SAN FRANCISCO (CN) – A federal judge on Friday blocked the Trump administration from enforcing a policy that allegedly treats non-citizens in the military as “second-class recruits” and prevents them from starting basic training.

“We are very happy that the court has at least preliminarily struck down this policy and has allowed immigrants to start their military careers,” said plaintiffs’ attorney Sameer Ahmed of the American Civil Liberties Union Foundation of Southern California.

U.S. District Judge Jon Tigar found the Trump administration failed to justify the policy, which bans non-citizen enlistees from starting basic training until after their lengthy background investigations are complete. Prior to October 2017, citizens and non-citizens could start basic training while their background checks were pending.

“If there was no evidence that [legal permanent residents] posed a greater security risk, this policy change is by definition arbitrary and capricious,” Tigar wrote in his 55-page ruling.

The Department of Defense had argued that the policy was enacted for national security reasons because non-citizens “have comparatively higher rates of foreign contacts and likelihood of foreign influence.”

Tigar found the government lacked evidence to back up its claim that legal permanent residents pose a greater security risk than regular citizens.

The injunction means enlistees like lead plaintiff Jiahao Kuang, who has lived in the U.S. since age 8 and signed up to join the Navy after high school, can start their military careers without delay.

Kuang’s attorney, Ahmed, said his client and thousands of other enlistees have been living in a state of limbo for months. Some enlistees, including Kuang, chose not to go to college because they expected to start serving right after high school, he said.

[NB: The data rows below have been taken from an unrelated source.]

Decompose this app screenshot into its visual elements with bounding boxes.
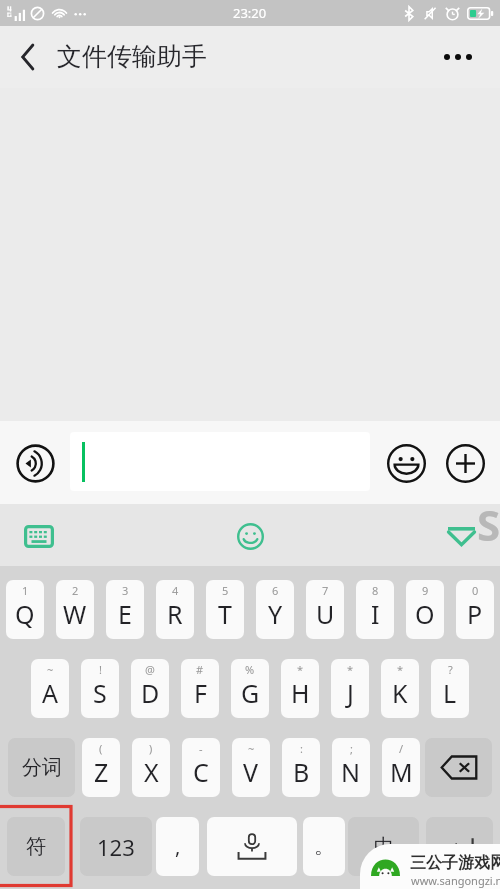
button[interactable]: Emoji xyxy=(381,438,431,488)
staticText: 分词 xyxy=(22,755,62,780)
button[interactable]: , xyxy=(156,817,199,876)
staticText: J xyxy=(347,676,354,710)
button[interactable]: 2 xyxy=(56,580,94,639)
staticText: G xyxy=(241,676,260,710)
staticText: 1 xyxy=(22,583,29,598)
button[interactable]: 8 xyxy=(356,580,394,639)
button[interactable]: 3 xyxy=(106,580,144,639)
button[interactable]: : xyxy=(282,738,320,797)
staticText: 2 xyxy=(72,583,79,598)
staticText: 7 xyxy=(322,583,329,598)
staticText: R xyxy=(167,597,183,631)
staticText: A xyxy=(42,676,58,710)
staticText: Z xyxy=(94,755,109,789)
button[interactable]: More options xyxy=(436,26,500,88)
button[interactable]: ; xyxy=(332,738,370,797)
staticText: N xyxy=(341,755,361,789)
staticText: I xyxy=(371,597,380,631)
button[interactable]: / xyxy=(382,738,420,797)
staticText: 。 xyxy=(314,834,334,859)
staticText: 9 xyxy=(422,583,429,598)
button[interactable]: @ xyxy=(131,659,169,718)
staticText: / xyxy=(399,741,404,756)
button[interactable]: * xyxy=(331,659,369,718)
staticText: * xyxy=(347,662,354,677)
staticText: ; xyxy=(350,741,353,756)
staticText: E xyxy=(118,597,132,631)
staticText: L xyxy=(443,676,457,710)
button[interactable]: ~ xyxy=(232,738,270,797)
button[interactable]: 7 xyxy=(306,580,344,639)
staticText: X xyxy=(144,755,159,789)
staticText: : xyxy=(300,741,303,756)
button[interactable]: 中 xyxy=(348,817,419,876)
button[interactable]: ! xyxy=(81,659,119,718)
staticText: U xyxy=(316,597,335,631)
staticText: D xyxy=(141,676,160,710)
button[interactable]: 分词 xyxy=(8,738,75,797)
staticText: M xyxy=(390,755,413,789)
button[interactable]: 。 xyxy=(303,817,345,876)
button[interactable]: 5 xyxy=(206,580,244,639)
button[interactable]: Voice input xyxy=(10,438,60,488)
staticText: , xyxy=(175,833,181,860)
staticText: 三公子游戏网 xyxy=(410,853,500,873)
button[interactable]: 符 xyxy=(7,817,65,876)
button[interactable]: ) xyxy=(132,738,170,797)
button[interactable]: Back xyxy=(0,26,56,88)
button[interactable]: Hide keyboard xyxy=(439,514,483,558)
staticText: ( xyxy=(99,741,103,756)
staticText: ? xyxy=(448,662,453,677)
button[interactable]: - xyxy=(182,738,220,797)
button[interactable]: 9 xyxy=(406,580,444,639)
button[interactable]: Keyboard xyxy=(17,514,61,558)
staticText: S xyxy=(477,496,500,553)
staticText: @ xyxy=(145,662,155,677)
button[interactable]: ~ xyxy=(31,659,69,718)
staticText: V xyxy=(243,755,259,789)
staticText: O xyxy=(415,597,435,631)
staticText: - xyxy=(199,741,203,756)
staticText: Q xyxy=(15,597,35,631)
staticText: 3 xyxy=(122,583,129,598)
button[interactable]: 4 xyxy=(156,580,194,639)
staticText: S xyxy=(93,676,107,710)
staticText: C xyxy=(193,755,209,789)
staticText: ~ xyxy=(248,741,255,756)
staticText: * xyxy=(297,662,304,677)
button[interactable]: ? xyxy=(431,659,469,718)
staticText: T xyxy=(218,597,232,631)
button[interactable]: # xyxy=(181,659,219,718)
staticText: % xyxy=(245,662,255,677)
staticText: ~ xyxy=(47,662,54,677)
button[interactable]: ( xyxy=(82,738,120,797)
staticText: K xyxy=(392,676,408,710)
button[interactable]: 123 xyxy=(80,817,152,876)
staticText: 文件传输助手 xyxy=(57,41,207,72)
staticText: ) xyxy=(149,741,153,756)
button[interactable]: 1 xyxy=(6,580,44,639)
staticText: H xyxy=(291,676,310,710)
staticText: # xyxy=(196,662,204,677)
staticText: 8 xyxy=(372,583,379,598)
staticText: W xyxy=(63,597,87,631)
staticText: ! xyxy=(99,662,102,677)
staticText: www.sangongzi.net xyxy=(411,873,500,888)
button[interactable]: Enter xyxy=(426,817,493,876)
staticText: 0 xyxy=(472,583,479,598)
button[interactable]: * xyxy=(381,659,419,718)
staticText: * xyxy=(397,662,404,677)
button[interactable]: Space xyxy=(207,817,297,876)
staticText: 5 xyxy=(222,583,229,598)
button[interactable]: * xyxy=(281,659,319,718)
button[interactable]: Backspace xyxy=(425,738,492,797)
staticText: Y xyxy=(268,597,283,631)
button[interactable]: More functions xyxy=(440,438,490,488)
button[interactable]: 0 xyxy=(456,580,494,639)
button[interactable]: Emoji panel xyxy=(228,514,272,558)
button[interactable] xyxy=(70,432,370,491)
button[interactable]: 6 xyxy=(256,580,294,639)
staticText: 中 xyxy=(374,834,394,859)
staticText: P xyxy=(467,597,483,631)
button[interactable]: % xyxy=(231,659,269,718)
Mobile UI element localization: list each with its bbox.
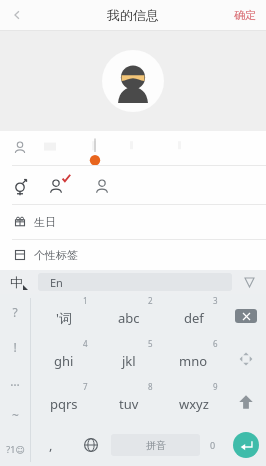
staticText: 4 (83, 338, 88, 349)
staticText: 1 (83, 295, 88, 306)
staticText: wxyz (179, 395, 209, 413)
staticText: '词 (56, 309, 72, 327)
staticText: tuv (119, 395, 139, 413)
button[interactable]: Collapse keyboard (232, 270, 266, 294)
staticText: 7 (83, 381, 88, 392)
button[interactable]: , (31, 423, 71, 466)
button[interactable]: En (38, 273, 232, 291)
staticText: 中 (10, 274, 23, 290)
button[interactable]: … (0, 364, 30, 398)
staticText: ~ (12, 407, 19, 423)
button[interactable]: ! (0, 329, 30, 364)
staticText: 0 (210, 439, 216, 451)
staticText: 拼音 (146, 439, 166, 452)
staticText: … (10, 373, 20, 389)
staticText: ghi (54, 352, 74, 370)
button[interactable]: Avatar (102, 50, 164, 112)
button[interactable]: ?1☺ (0, 432, 30, 466)
staticText: 我的信息 (107, 7, 159, 23)
staticText: 5 (148, 338, 153, 349)
staticText: abc (118, 309, 140, 327)
staticText: 个性标签 (34, 248, 78, 262)
button[interactable]: 个性标签 (0, 240, 266, 270)
button[interactable]: ? (0, 294, 30, 329)
button[interactable]: ~ (0, 398, 30, 432)
button[interactable]: 拼音 (111, 434, 200, 456)
button[interactable]: 7 (31, 380, 96, 423)
button[interactable]: Change language (71, 423, 111, 466)
staticText: 2 (148, 295, 153, 306)
button[interactable]: Shift (226, 380, 266, 423)
button[interactable]: Move cursor (226, 337, 266, 380)
button[interactable]: 1 (31, 294, 96, 337)
staticText: pqrs (50, 395, 78, 413)
button[interactable]: 中 (0, 270, 38, 294)
staticText: 3 (213, 295, 218, 306)
staticText: 9 (213, 381, 218, 392)
button[interactable]: 9 (161, 380, 226, 423)
button[interactable]: Enter (226, 423, 266, 466)
button[interactable]: 5 (96, 337, 161, 380)
button[interactable]: 6 (161, 337, 226, 380)
staticText: 生日 (34, 215, 56, 229)
staticText: mno (179, 352, 208, 370)
staticText: 6 (213, 338, 218, 349)
staticText: ? (12, 304, 18, 320)
button[interactable]: 4 (31, 337, 96, 380)
staticText: ! (13, 339, 17, 355)
staticText: jkl (122, 352, 136, 370)
button[interactable]: Backspace (226, 294, 266, 337)
staticText: def (184, 309, 204, 327)
button[interactable]: Male (42, 166, 88, 204)
staticText: En (50, 275, 63, 290)
button[interactable]: Female (88, 166, 130, 204)
staticText: , (49, 436, 53, 454)
button[interactable]: 2 (96, 294, 161, 337)
button[interactable]: 8 (96, 380, 161, 423)
button[interactable] (0, 131, 266, 165)
button[interactable]: 3 (161, 294, 226, 337)
button[interactable]: 确定 (224, 0, 266, 30)
staticText: ?1☺ (6, 443, 25, 455)
staticText: 8 (148, 381, 153, 392)
staticText: 确定 (234, 8, 256, 22)
button[interactable]: Back (0, 0, 34, 30)
button[interactable]: 生日 (0, 205, 266, 239)
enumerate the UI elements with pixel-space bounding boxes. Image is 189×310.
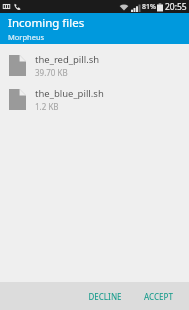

“The sooner you join the military, the sooner you can advance your military career,” Ahmed said.

The civil rights lawyer said his legal team is not aware of any non-citizen who has been allowed to start basic training since the new policy was enacted last year. A longer wait to start basic training means it will take longer to obtain the benefits of military service, including financial aid for college and an expedited path to U.S. citizenship.

Concluding that further delays would irreparably harm enlistees’ military careers and paths to citizenship, Tigar found a preliminary injunction justified. The judge also granted the plaintiffs’ motion for class certification and denied the government’s motion to dismiss.

The Justice Department and Department of Defense did not immediately return requests for comment after business hours on Friday.